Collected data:
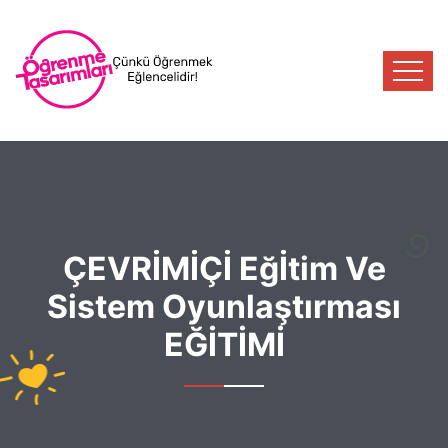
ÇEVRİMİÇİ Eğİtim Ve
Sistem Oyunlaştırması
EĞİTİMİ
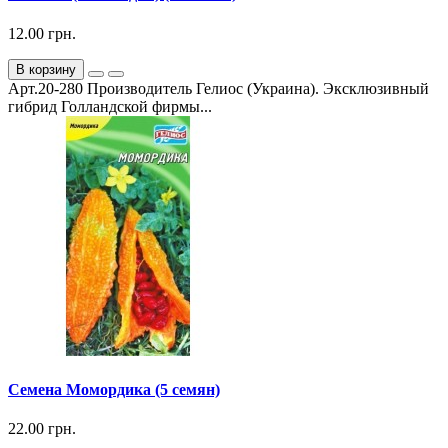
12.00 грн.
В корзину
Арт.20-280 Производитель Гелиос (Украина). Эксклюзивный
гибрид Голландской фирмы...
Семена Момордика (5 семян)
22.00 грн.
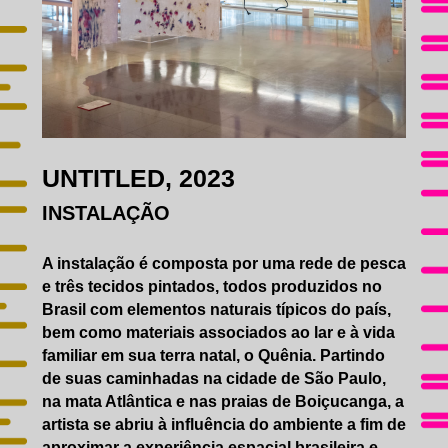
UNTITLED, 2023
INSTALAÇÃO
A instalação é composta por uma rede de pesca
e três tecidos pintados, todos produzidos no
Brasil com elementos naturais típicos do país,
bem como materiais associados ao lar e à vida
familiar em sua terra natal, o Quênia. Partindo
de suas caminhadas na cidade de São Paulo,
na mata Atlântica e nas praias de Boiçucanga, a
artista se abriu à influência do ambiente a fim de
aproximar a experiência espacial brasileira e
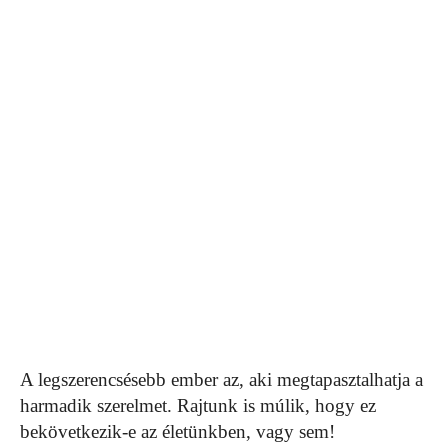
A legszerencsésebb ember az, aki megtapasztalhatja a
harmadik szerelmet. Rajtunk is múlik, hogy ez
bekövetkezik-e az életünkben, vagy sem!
...
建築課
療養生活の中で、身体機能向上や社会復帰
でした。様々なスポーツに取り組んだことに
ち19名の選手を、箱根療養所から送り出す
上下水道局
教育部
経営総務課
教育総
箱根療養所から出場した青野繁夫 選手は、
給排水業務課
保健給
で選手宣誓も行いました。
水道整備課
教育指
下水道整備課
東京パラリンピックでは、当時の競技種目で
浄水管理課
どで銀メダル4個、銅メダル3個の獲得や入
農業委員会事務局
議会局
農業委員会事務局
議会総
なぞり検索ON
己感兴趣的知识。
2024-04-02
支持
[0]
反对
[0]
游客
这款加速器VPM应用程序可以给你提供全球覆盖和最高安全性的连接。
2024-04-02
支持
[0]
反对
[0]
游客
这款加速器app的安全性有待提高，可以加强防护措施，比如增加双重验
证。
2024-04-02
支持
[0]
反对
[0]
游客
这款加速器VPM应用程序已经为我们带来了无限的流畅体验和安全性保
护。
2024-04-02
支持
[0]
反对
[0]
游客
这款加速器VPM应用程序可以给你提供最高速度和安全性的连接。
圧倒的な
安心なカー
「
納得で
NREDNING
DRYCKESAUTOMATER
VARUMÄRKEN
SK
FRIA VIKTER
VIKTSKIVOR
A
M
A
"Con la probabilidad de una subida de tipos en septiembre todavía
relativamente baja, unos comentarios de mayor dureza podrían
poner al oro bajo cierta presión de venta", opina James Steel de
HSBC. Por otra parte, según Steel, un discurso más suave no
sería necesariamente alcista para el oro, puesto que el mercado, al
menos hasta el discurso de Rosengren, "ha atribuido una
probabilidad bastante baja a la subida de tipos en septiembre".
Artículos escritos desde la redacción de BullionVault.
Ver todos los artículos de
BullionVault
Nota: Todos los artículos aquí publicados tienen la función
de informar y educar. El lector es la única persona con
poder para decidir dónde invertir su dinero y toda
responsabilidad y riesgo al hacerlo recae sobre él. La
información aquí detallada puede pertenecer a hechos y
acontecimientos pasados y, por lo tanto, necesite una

What you are asked to do> Starting at the line above that has "ÇEVRİMİÇİ Eğİtim Ve" and ending at the line that has "harmadik szerelmet. Rajtunk is múlik, hogy ez", copy each line exactly, leaving the pictures out and adding nothing.

Output for this exercise>
ÇEVRİMİÇİ Eğİtim Ve
Sistem Oyunlaştırması
EĞİTİMİ
12.00 грн.
В корзину
Арт.20-280 Производитель Гелиос (Украина). Эксклюзивный
гибрид Голландской фирмы...
Семена Момордика (5 семян)
22.00 грн.
UNTITLED, 2023
INSTALAÇÃO
A instalação é composta por uma rede de pesca
e três tecidos pintados, todos produzidos no
Brasil com elementos naturais típicos do país,
bem como materiais associados ao lar e à vida
familiar em sua terra natal, o Quênia. Partindo
de suas caminhadas na cidade de São Paulo,
na mata Atlântica e nas praias de Boiçucanga, a
artista se abriu à influência do ambiente a fim de
aproximar a experiência espacial brasileira e
A legszerencsésebb ember az, aki megtapasztalhatja a
harmadik szerelmet. Rajtunk is múlik, hogy ez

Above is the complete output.